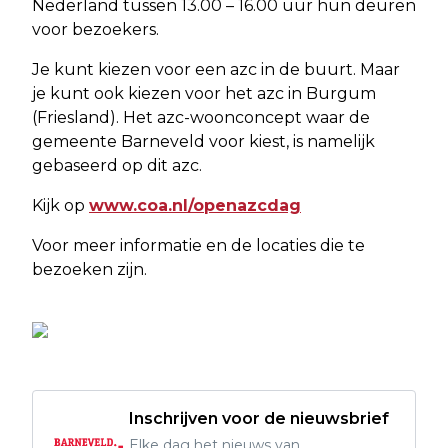
Nederland tussen 13.00 – 16.00 uur hun deuren
voor bezoekers.
Je kunt kiezen voor een azc in de buurt. Maar
je kunt ook kiezen voor het azc in Burgum
(Friesland). Het azc-woonconcept waar de
gemeente Barneveld voor kiest, is namelijk
gebaseerd op dit azc.
Kijk op
www.coa.nl/openazcdag
Voor meer informatie en de locaties die te
bezoeken zijn.
Inschrijven voor de nieuwsbrief
Elke dag het nieuws van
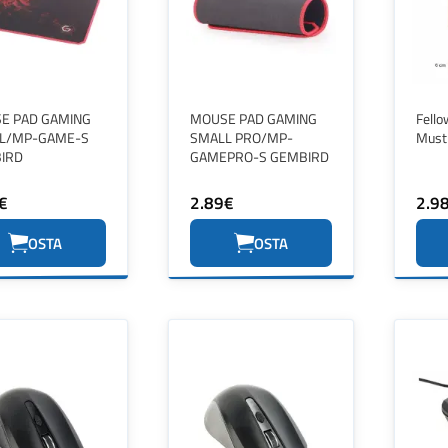
E PAD GAMING
MOUSE PAD GAMING
Fello
L/MP-GAME-S
SMALL PRO/MP-
Must
IRD
GAMEPRO-S GEMBIRD
€
2.89€
2.9
OSTA
OSTA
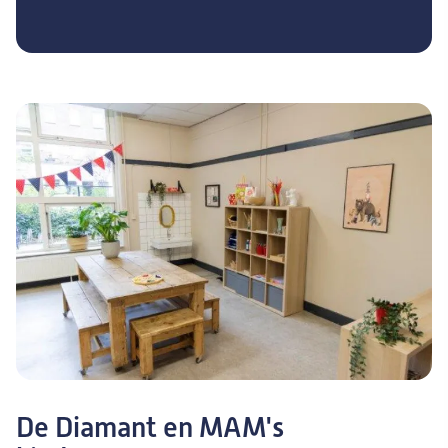
De Diamant en MAM's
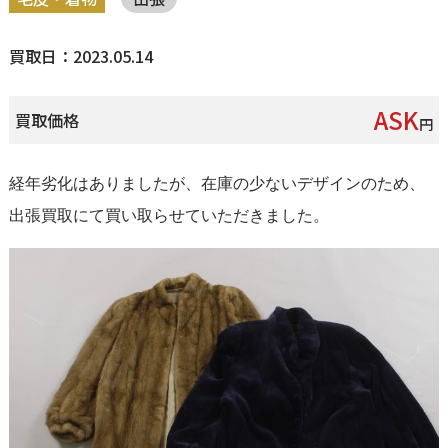
買取日：2023.05.14
ASK
買取価格
円
経年劣化はありましたが、在庫の少ないデザインのため、
出張買取にて買い取らせていただきました。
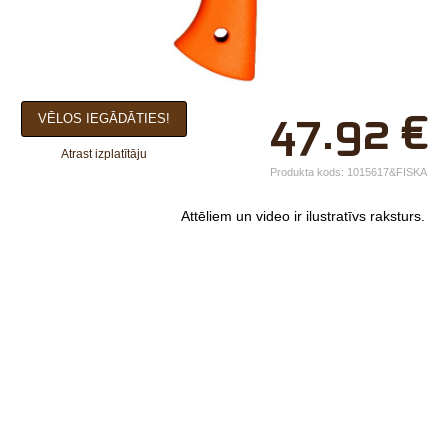
×
47.92
€
VĒLOS IEGĀDĀTIES!
Jūsu vārds*
Atrast izplatītāju
Uzņēmuma
Produkta kods:
1015617&FISKA
nosaukums.
Attēliem un video ir ilustratīvs raksturs.
tālr.*
E-pasts*
Izvēlieties tuvāko
veikalu*
Komentārs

=-=-=-=-=

● Problem to work on
The answer is the full set of records printed exactly, less the pictures.

● Reply
Nederland tussen 13.00 – 16.00 uur hun deuren
voor bezoekers.
Je kunt kiezen voor een azc in de buurt. Maar
je kunt ook kiezen voor het azc in Burgum
(Friesland). Het azc-woonconcept waar de
gemeente Barneveld voor kiest, is namelijk
gebaseerd op dit azc.
Kijk op
www.coa.nl/openazcdag
Voor meer informatie en de locaties die te
bezoeken zijn.
Inschrijven voor de nieuwsbrief
Elke dag het nieuws van
E PAD GAMING
MOUSE PAD GAMING
Fello
L/MP-GAME-S
SMALL PRO/MP-
Must
IRD
GAMEPRO-S GEMBIRD
€
2.89€
2.9
OSTA
OSTA
De Diamant en MAM's
買取日：2023.05.14
ASK
買取価格
円
経年劣化はありましたが、在庫の少ないデザインのため、
出張買取にて買い取らせていただきました。
×
47.92
€
VĒLOS IEGĀDĀTIES!
Jūsu vārds*
Atrast izplatītāju
Uzņēmuma
Produkta kods:
1015617&FISKA
nosaukums.
Attēliem un video ir ilustratīvs raksturs.
tālr.*
E-pasts*
Izvēlieties tuvāko
veikalu*
Komentārs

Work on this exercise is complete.